10 comments to Mrs Laidlaw 3: 9 – 15 September

  • =Tamar

    I’m glad to hear you’re feeling better. That exhaustion sounds rather like how I felt when I had walking pneumonia, though I had alternating days of “feel fine” and “hang over the side of the bed to drain.”

    It’s been quite a while, but I believe that Bram Stoker’s vampires would use wrists, for instance; I seem to recall the good doctor checking the wrists and elbows of the ladies he thought might have been attacked.
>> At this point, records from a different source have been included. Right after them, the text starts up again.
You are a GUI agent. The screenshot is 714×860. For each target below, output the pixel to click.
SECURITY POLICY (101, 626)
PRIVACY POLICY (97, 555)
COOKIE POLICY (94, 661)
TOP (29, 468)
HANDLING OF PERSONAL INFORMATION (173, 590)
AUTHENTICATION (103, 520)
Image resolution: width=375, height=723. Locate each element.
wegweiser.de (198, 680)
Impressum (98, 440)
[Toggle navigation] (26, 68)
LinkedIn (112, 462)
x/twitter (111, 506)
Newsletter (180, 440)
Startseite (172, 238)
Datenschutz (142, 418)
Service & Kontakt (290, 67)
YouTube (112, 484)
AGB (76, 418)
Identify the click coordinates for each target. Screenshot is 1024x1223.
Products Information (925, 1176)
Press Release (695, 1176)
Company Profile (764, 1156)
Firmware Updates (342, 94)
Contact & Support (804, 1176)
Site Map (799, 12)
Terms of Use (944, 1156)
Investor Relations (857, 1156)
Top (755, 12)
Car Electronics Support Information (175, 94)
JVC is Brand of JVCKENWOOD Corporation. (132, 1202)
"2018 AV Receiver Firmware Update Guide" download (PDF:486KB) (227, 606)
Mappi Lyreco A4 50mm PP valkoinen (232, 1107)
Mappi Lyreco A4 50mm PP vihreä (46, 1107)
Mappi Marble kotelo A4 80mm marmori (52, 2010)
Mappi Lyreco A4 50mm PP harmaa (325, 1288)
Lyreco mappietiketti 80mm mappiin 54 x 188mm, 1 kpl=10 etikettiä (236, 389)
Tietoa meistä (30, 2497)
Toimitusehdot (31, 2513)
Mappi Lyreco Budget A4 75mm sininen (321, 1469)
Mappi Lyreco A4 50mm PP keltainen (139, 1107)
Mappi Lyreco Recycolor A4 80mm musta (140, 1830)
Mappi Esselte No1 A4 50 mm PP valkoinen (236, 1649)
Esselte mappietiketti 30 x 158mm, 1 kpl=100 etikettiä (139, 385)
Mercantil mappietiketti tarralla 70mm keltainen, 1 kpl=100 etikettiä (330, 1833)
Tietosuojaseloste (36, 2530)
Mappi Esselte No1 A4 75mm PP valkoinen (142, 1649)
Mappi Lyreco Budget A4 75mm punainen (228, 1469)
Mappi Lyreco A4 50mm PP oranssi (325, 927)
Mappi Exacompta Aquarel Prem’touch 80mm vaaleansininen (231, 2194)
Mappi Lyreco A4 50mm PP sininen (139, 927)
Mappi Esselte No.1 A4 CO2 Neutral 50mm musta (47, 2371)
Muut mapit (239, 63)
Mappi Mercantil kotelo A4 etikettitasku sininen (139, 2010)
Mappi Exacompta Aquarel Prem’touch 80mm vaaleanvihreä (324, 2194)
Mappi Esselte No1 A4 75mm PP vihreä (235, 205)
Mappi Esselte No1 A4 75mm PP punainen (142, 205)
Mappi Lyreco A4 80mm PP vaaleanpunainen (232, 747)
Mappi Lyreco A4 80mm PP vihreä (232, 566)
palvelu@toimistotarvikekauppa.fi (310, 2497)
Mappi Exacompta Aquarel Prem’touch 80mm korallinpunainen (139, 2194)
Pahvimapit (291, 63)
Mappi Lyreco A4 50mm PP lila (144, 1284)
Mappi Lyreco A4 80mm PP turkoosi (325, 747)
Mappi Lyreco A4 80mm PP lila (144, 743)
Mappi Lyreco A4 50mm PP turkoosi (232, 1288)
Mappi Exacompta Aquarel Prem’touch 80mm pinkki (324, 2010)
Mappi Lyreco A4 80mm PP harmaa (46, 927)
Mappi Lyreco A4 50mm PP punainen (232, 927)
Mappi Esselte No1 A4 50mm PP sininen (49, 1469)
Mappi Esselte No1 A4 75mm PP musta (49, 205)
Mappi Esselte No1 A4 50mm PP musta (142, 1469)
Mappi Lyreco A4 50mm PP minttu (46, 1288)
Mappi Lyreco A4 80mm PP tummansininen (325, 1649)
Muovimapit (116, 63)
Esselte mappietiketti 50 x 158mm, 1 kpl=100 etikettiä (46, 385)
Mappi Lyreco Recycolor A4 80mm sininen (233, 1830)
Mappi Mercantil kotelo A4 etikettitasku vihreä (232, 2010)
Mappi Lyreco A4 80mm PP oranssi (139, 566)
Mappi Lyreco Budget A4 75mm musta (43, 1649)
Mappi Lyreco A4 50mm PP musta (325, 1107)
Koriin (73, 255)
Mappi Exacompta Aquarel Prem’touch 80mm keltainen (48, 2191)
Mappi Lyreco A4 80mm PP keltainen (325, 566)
Other locations were no doubt too indelicate for a novel of the era, though if he had any sense he’d have set up an appointment for a close examination along the lines of checking for ticks.

    • Gordon

      Hi Tamar,

      Well, I was feeling better but getting soaked to the skin in downpours both days this week i staking its toll!

      There’s a funny scene in Roman Polanksi’s film, The Fearless Vampire Killers when someone is found dead in the snow after being attacked by lots of vampires, and when they examine him every article of clothing they lift up reveals more bites. (He’s Jewish, and when he’s a vampire himself he just laughs when anyone holds up a crucifix.)

      You know, I suspect a Victorian parent might have been relieved to see a vampire emerging from beneath their daughter’s skirts, on the grounds that it might have been worse…


  • Mmmm, knees in kilts. Lovely. (Heh.)

    I’m glad you’re feeling better and I hope that our expedition to the Northern Edge of the World didn’t make things worse.

    That gansey’s going like crazy! It continues to look lovely.

    (I’ll be buying both books, of course.)


    • Gordon

      Hi Song, reminds me of one of my finest poems, “I’ve got a sporran and I’m not afraid to use it”. (It’s either a sporran or else I’ve become a surrogate father to a baby rabbit).


  • Marilyn

    Hello Gordon, nice to reconnect. New computer and eye surgery recovery for me, without knitting, so sorry to say. The blue gansey is marvelous, those simple patterns add up to quite a visual treat and the rose looks to be doing really well. I am glad you are feeling better and like Song, would like to add your books to my reference library. Cheers! Here’s to continued improvement for both of us.

    • Gordon

      Hi Marilyn,

      Glad to hear you’re back. Eyes are delicate things, I find, and you have to take things easy. When I had my cataracts, I found i just couldn’t see enough detail to sort out mistakes, even for simple things like dropped stitches, but I just got used to not seeing clearly. Then, when it was sorted, wham! The world became a lot closer, all of a sudden.

      Hope you continue to recover! And thanks,

  • Dave

    Speaking as one who hasn’t shaved since April of 1981 and as one who has never been bitten by a vampire, it seems clear to me that beards are as effective as crosses and garlic for warding off vampires.

    • Gordon

      Hi Dave,

      Your reasoning sounds like the guy in the Magnificent Seven who fell off the top of a skyscraper. On the way down, the people on each floor heard him say as he passed, “So far so good… So far so good…”

  • Barbara Garner

    Gordon, I suggest you get your heart checked. Your description of ailments match my symptoms just before heart failure. Mine controlled by pills.

    I’ve downloaded your ebooks from Amazon, and will definitely buy the knitting book(s). Love your blog and am a faithful reader.


    • Gordon

      Hi Barbara,

      Thanks for the suggestion. I think it’s as much to do with a fairly intense few months at work – very busy for the summer season, my colleague was pregnant and so I had to do all the heavy lifting & fetching and carrying, then I had to induct a maternity cover person, no holiday between April and August and then a rather disappointing holiday when it came – well, you get the picture! I think my body basically had its own intervention and just shut me down.

      Anyway, I’m feeling better now – I ran up the stairs yesterday! – so I’ll keep a watching brief.

      Glad you enjoy the site – hope you find the books to your taste, but don’t worry if you don’t!